The forum before which the legitimacy of one or the other view is decided can only be the forum of the human being, his sovereign personality, as I agree with Dr. Schäfer. This sentence seems to me to be a truly real one, which has been formed not out of theoretical fantasies but out of the experience of men who have worked practically. But just as it is true that the personality is the ultimate forum, so it is certainly true that then the personality must always feel the responsibility of this position and the duty to constantly develop, to educate the depths of the personality. The child cannot be a forum in the same way as someone who is at the height of knowledge. The question therefore arises: Where in us humans lies the potential for development, the productive element? What in us corresponds to that which nature drives forward, which allowed apes to leave their species and become human?

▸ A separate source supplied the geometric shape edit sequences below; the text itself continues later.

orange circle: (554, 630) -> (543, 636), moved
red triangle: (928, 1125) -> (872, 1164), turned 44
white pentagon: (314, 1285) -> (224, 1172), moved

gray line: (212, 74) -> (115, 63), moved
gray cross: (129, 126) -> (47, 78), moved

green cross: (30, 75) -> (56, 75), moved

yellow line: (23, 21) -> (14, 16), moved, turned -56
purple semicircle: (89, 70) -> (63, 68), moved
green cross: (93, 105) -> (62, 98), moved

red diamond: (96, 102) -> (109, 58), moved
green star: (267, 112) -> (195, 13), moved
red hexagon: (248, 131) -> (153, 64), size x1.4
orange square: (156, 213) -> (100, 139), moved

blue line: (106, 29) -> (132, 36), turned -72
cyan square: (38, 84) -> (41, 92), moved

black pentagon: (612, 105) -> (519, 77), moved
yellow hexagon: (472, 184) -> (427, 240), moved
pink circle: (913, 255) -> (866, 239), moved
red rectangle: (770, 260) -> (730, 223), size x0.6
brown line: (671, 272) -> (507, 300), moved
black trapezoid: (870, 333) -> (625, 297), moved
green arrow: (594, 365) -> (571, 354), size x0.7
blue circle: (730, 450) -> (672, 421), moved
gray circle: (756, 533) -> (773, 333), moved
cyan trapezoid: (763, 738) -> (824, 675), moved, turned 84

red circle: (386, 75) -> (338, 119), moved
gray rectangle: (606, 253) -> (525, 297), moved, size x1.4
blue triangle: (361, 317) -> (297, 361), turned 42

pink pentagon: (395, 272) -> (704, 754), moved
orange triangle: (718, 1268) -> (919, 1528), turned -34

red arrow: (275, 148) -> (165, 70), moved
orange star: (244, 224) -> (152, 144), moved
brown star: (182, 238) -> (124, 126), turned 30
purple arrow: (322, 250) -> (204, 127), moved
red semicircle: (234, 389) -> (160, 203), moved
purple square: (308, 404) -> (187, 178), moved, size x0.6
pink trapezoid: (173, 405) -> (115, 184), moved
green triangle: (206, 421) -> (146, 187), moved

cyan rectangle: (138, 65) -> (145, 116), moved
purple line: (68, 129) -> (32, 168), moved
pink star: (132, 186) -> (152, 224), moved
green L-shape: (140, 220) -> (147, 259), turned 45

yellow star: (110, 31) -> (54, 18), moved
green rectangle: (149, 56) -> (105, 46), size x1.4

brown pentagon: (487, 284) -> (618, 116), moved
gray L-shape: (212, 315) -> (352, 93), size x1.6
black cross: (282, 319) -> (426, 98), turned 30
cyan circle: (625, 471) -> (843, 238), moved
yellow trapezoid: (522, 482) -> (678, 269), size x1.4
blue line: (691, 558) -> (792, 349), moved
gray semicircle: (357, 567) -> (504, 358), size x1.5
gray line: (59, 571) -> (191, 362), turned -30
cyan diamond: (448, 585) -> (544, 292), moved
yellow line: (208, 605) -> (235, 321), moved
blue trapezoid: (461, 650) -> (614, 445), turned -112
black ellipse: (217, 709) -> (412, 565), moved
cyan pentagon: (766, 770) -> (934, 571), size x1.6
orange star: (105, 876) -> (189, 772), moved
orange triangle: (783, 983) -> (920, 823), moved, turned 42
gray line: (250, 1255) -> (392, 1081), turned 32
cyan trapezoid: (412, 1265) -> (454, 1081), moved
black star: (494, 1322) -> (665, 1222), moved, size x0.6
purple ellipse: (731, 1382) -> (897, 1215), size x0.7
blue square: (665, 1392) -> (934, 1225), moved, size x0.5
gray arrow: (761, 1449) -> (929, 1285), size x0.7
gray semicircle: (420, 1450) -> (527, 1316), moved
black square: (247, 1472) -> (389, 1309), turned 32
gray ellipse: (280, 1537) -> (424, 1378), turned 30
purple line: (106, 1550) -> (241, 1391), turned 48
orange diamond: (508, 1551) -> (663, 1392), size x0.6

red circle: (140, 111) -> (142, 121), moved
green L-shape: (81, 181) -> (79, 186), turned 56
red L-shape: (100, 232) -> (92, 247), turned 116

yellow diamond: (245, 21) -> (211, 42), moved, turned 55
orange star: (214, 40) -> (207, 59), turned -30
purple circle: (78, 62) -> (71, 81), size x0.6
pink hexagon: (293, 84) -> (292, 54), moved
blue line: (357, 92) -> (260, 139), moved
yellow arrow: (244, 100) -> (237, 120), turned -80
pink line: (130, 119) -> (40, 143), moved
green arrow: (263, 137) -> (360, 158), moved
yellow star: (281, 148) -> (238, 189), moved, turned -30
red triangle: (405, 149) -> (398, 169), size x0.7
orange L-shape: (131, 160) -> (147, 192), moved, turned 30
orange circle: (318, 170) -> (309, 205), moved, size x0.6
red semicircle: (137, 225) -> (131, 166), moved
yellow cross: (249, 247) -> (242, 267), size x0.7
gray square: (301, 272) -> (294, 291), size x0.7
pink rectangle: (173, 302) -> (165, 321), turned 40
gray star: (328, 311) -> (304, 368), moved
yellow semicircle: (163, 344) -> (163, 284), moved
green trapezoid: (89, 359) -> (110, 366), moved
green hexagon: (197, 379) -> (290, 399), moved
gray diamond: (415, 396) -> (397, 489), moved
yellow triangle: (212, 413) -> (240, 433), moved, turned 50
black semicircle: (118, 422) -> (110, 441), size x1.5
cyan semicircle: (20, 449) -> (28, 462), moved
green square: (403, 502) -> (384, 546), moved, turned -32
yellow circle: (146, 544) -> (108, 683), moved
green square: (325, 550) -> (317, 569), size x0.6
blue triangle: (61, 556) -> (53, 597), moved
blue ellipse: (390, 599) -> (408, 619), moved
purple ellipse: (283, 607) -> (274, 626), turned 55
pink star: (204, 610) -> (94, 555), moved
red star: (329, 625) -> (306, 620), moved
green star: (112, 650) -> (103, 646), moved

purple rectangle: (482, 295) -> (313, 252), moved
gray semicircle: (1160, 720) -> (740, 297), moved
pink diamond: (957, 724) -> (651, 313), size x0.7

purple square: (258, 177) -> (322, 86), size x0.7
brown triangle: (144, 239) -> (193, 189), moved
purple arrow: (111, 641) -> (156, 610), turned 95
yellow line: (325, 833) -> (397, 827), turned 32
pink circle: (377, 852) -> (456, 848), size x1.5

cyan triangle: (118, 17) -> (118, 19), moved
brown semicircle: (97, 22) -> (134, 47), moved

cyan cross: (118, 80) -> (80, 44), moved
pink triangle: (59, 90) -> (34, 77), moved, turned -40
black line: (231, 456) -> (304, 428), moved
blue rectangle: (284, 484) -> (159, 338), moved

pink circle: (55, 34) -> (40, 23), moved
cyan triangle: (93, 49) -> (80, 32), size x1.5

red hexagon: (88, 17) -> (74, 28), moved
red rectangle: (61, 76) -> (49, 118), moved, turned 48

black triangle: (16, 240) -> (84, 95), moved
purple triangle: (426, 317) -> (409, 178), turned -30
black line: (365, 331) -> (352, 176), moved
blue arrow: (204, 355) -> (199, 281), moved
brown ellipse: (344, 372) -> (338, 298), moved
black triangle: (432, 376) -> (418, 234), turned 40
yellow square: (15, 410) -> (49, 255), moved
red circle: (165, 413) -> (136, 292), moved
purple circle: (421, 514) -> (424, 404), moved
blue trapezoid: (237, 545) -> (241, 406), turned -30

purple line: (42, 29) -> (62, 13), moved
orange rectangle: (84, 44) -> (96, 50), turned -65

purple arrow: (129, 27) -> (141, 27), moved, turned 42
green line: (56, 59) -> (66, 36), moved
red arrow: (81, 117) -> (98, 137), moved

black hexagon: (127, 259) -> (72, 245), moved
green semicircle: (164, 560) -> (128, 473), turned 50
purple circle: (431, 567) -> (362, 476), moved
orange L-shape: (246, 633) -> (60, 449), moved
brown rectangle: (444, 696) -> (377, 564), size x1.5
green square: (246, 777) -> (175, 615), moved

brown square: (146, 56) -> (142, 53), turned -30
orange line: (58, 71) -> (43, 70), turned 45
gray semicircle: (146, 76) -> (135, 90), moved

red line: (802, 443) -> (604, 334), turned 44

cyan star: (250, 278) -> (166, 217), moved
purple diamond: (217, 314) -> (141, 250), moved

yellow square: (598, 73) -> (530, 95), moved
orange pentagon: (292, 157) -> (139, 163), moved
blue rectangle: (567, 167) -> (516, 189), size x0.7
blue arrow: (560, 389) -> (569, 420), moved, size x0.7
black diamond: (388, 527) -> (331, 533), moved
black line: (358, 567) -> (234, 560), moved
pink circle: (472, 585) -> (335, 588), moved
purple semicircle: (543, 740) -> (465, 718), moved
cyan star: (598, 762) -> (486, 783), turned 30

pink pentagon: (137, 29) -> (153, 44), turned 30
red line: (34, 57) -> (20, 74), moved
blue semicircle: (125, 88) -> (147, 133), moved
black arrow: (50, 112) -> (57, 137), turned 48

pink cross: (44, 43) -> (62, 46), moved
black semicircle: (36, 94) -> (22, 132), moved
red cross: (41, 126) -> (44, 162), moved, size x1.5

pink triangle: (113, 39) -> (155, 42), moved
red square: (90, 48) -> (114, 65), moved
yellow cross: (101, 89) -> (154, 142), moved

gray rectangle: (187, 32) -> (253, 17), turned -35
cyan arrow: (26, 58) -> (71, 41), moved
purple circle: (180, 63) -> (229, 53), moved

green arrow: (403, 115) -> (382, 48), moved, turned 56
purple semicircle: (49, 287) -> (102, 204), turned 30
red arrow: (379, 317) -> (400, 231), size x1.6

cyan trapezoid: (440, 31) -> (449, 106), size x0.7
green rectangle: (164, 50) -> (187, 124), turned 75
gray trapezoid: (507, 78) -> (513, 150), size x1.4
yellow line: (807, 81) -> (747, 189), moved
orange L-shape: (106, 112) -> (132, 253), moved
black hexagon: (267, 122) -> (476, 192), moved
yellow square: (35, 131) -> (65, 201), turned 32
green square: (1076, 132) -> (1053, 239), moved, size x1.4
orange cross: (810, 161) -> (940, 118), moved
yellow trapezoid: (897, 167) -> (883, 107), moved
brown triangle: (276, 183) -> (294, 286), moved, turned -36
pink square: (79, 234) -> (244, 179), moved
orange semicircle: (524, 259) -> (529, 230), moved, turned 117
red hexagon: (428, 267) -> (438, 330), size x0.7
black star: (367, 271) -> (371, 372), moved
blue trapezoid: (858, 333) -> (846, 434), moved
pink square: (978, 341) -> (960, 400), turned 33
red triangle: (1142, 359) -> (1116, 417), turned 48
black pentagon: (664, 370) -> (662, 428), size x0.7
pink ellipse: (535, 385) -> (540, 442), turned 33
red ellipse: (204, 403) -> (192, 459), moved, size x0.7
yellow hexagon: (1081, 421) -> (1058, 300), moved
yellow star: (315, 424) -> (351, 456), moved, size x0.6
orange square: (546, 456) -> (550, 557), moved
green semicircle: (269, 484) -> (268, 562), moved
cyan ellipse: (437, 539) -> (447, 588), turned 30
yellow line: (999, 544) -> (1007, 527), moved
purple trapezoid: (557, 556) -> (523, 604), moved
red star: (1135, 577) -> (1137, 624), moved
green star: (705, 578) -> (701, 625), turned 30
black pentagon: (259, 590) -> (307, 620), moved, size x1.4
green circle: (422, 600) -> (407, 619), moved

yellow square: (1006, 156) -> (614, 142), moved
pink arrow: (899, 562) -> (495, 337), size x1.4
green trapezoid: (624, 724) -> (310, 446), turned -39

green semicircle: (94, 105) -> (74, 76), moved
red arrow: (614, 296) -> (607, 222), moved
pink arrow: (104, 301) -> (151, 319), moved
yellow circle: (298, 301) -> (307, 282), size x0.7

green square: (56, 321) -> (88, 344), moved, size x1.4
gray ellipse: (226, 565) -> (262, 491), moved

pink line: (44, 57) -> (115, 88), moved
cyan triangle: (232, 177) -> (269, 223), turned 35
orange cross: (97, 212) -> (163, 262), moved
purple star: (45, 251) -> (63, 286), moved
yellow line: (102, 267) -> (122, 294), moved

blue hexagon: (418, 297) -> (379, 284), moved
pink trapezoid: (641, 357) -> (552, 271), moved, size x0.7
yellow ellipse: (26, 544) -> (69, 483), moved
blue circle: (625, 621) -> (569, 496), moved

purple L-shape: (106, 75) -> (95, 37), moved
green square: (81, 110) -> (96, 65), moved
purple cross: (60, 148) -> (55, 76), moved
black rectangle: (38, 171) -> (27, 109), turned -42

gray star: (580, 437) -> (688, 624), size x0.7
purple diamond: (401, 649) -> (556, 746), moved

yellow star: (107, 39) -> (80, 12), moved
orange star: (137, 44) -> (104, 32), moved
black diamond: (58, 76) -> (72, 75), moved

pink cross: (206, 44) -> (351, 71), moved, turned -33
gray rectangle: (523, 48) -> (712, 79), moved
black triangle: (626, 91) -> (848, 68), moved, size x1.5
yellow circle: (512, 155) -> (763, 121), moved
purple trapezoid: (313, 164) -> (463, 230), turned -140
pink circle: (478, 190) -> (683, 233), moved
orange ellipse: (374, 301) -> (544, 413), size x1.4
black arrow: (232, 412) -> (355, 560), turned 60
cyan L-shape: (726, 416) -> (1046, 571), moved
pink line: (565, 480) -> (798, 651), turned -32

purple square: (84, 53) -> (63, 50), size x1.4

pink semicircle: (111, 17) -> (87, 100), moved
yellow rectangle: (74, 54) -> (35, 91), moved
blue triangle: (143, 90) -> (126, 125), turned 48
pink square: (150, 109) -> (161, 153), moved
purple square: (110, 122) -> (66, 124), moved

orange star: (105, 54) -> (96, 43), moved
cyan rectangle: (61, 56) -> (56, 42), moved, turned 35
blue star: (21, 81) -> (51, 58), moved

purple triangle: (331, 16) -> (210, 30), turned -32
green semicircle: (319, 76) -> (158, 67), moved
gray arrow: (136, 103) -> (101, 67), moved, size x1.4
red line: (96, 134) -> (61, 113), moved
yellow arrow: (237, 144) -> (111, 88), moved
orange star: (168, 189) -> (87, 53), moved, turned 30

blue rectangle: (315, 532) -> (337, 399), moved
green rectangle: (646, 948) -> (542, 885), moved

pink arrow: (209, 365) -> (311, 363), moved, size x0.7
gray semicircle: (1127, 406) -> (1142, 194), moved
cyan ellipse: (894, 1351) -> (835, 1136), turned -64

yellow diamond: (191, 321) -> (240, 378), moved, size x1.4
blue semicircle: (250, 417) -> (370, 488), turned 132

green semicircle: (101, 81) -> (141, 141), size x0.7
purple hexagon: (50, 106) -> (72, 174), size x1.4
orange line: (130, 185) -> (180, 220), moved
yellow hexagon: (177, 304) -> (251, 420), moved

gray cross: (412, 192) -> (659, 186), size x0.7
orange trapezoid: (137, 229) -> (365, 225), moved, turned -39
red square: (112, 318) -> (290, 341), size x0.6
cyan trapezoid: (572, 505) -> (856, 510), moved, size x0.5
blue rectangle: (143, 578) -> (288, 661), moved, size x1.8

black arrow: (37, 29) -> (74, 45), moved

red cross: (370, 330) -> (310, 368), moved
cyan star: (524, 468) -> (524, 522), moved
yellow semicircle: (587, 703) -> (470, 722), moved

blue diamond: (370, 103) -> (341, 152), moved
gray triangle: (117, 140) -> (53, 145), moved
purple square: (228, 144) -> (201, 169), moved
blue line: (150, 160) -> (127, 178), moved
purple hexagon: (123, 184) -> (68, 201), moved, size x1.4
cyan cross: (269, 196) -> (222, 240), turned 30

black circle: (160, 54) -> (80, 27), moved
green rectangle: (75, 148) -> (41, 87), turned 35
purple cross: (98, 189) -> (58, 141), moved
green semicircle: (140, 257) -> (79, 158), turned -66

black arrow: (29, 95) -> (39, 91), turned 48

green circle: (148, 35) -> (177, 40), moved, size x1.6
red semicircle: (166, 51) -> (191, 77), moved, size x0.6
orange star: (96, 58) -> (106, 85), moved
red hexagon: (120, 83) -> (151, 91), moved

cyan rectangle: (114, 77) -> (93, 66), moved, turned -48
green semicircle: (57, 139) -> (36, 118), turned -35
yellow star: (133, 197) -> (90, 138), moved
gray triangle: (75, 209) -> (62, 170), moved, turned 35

If I regard man as a product of evolution, then I can indeed see him as the highest possible forum. But I also have the obligation to constantly call the highest human in me into existence and have no right in any moment of my life to recognize myself as the final and absolute forum, but I can, as I am in development, give myself up to the expectation that in every moment of my existence a higher point of knowledge than I now have can arise. The further development of the personality must be based on science, but it must also go beyond it, as art and poetry do. Just as art and poetry cannot be reduced to blind phantasms, so, when people control their personality by means of the principle of development, however far they go beyond objective nature, agreement will arise in the most diverse people, as the agreement of philosophical systems of all times shows.
The solution to the question “To what extent does science contain truth? Can it alone lead to truth?” lies in this sovereign meaning of human personality.
The world, especially for science, is in many respects dualistically constructed. Evolution is only possible because nature has prepared the future in it in a twofold way. Nature presents itself to man as an apparent, seemingly irreconcilable contradiction that cannot be resolved by science, as force, matter, and so on.
This is where the significance of human personality comes in. Only the life activity of man can be unifying, monistic. It consists in dissolving these apparent contradictions into a higher, productively generated view of life, in the life of development, in the uniting of contradictions, in living action.
Therefore, the question of the validity of the world view is to be decided before the forum of life, not before the forum of knowledge.